Reporting to the Head of Risk and Compliance, the Information Security Manager will be responsible for owning and maintaining S-RM’s information security risk management programme.
A new position within the Risk and Compliance team, the Information Security Manager will advise and support the integration of information security management into S-RM’s existing risk and compliance framework.
MAIN DUTIES AND RESPONSIBILITIES
The main duties and responsibilities of the Information Security Manager will include:
- Be the primary point of contact for information security matters across S-RM’s global offices.
- Own and maintain S-RM’s information security policy along with accompanying procedures, guidance and other relevant documentation.
- Conduct security risk assessments of the company’s information assets and use these to inform the continuous improvement of the information security control library.
- Work with relevant stakeholders to continuously identify opportunities for improvement in S-RM’s information security posture.
- Manage the company’s vulnerability assessment process.
- Work closely with the Head of IT to develop a prioritised, risk-based information security plan that informs and supports IT strategy.
- Review all IT initiatives and provide information security oversight, including advising on appropriate mitigation control measures and the implementation of these.
- Maintain an information security risk register that is updated at planned intervals (at least monthly) and presented at monthly information security committees.
- Provide a summary from information security committees to be presented by the Head of Risk and Compliance at Risk Committee.
- Ensure that senior stakeholders have appropriate visibility as to their information security risk posture.
- Continually build and develop relationships with key members of S-RM’s Cyber Security business unit to understand current threats and trends and take advantage of in-house expertise and skill sets.
- Champion information security best practice across the business and work alongside other departments and business units to ensure that all staff are aware of their obligations with regards to information and cyber security.
- Manage the company’s cyber awareness training programme.
- Manage and maintain close oversight on all information and cyber security related incidents.
- Play a lead role in the running of incident response table top exercises with the IT team.
- Investigate suspected and actual security incidents with a view to providing assurance that risks and impacts have been handled effectively and ensuring that any remedial action is taken.
- Ensure that information security policies and procedures adhere to relevant legislation and are approved at appropriate levels within the company.
- Manage all outgoing and incoming vendor risk assessment requirements and coordinate responses accordingly.
- Own the information security aspect of the application approval process across the company.
- Advise on best practice for patch management and hardware imaging processes
The role will be based in our London office but may involve some travel to international offices depending on business requirements.

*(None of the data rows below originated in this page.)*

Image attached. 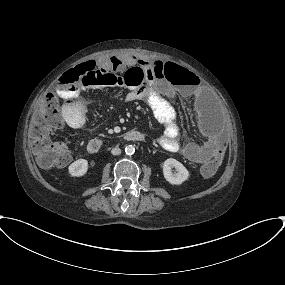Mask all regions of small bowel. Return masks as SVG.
<instances>
[{"label":"small bowel","mask_w":285,"mask_h":285,"mask_svg":"<svg viewBox=\"0 0 285 285\" xmlns=\"http://www.w3.org/2000/svg\"><path fill=\"white\" fill-rule=\"evenodd\" d=\"M117 58L120 60L119 67L139 64L144 69L148 85L141 92H128L126 99L129 102L140 100L147 102L155 120L163 125L164 129L158 137V142L165 150L173 153H182L186 158L197 163H206L217 154H223L224 143L221 140L218 129L212 124L204 123L202 125V142H198L192 138L183 142L176 121L175 109L159 93V89H167L172 94H178L181 91L180 87L192 84L194 74L189 69L174 64L172 67L176 70V73L168 81H162L157 76L154 63L146 60H135L130 56ZM83 85L86 88L77 86L68 87L65 84L59 86V94L65 100L63 114L67 125L71 128H80L81 121L87 119L89 115V101L91 100L89 92L115 86L101 79L96 80L92 84Z\"/></svg>","instance_id":"c3829d8e"}]
</instances>
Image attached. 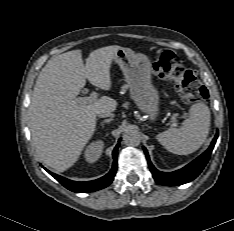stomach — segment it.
Listing matches in <instances>:
<instances>
[{"instance_id":"obj_1","label":"stomach","mask_w":234,"mask_h":231,"mask_svg":"<svg viewBox=\"0 0 234 231\" xmlns=\"http://www.w3.org/2000/svg\"><path fill=\"white\" fill-rule=\"evenodd\" d=\"M114 61L123 72L130 96L138 109L155 120L159 114V92L151 80L152 64L142 53H135L129 48H121Z\"/></svg>"}]
</instances>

SKILLS, QUALIFICATIONS & EXPERIENCE
The qualifications and experience required to perform this role successfully are:
- 3 – 5 years’ experience in an information or cyber security role.

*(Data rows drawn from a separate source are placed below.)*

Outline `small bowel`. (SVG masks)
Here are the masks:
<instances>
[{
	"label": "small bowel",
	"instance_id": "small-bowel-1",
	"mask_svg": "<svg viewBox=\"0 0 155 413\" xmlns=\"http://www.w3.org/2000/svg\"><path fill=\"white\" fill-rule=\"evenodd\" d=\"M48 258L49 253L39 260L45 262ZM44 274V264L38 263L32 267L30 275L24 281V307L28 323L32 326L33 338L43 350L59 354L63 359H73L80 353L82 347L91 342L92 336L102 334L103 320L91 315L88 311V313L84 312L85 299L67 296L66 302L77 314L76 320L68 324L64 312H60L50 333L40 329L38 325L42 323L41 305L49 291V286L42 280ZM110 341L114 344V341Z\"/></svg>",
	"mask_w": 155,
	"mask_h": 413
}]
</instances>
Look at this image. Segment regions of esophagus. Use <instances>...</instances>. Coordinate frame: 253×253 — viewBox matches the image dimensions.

- Strong infrastructure background, ideally having held an architect role with either a Windows or network specialty.
- Extensive knowledge of Windows server, Office 365 and network security.
- Good working knowledge of industry standards including ISO 27001.
- General knowledge of applicable data privacy practices and laws – specifically GDPR – is highly desirable.
- Strong technical information security skills, which may include recognised security accreditations (e.g. CISSP, CISM).
- Strong understanding of security technologies and best practices.
- Proven experience project managing within an IT transformation environment.
- Experience of working across data/information risk, compliance, governance and audit is highly desirable.
- Proven experience of producing high quality deliverables working alone and as part of a team.
The individual will need to have the following key personal skills and attributes to perform successfully in this role:
- Strong analytical and risk analysis skills.
- Excellent communication skills – both verbal and written – to be able to build relationships and influence key internal and external stakeholders.
- Ability to explain information security risks in business terms.
- Highly motivated and results driven.
- Experience of working in a fast-paced environment.
The successful candidate must have permission to work in the UK by the start of their employment.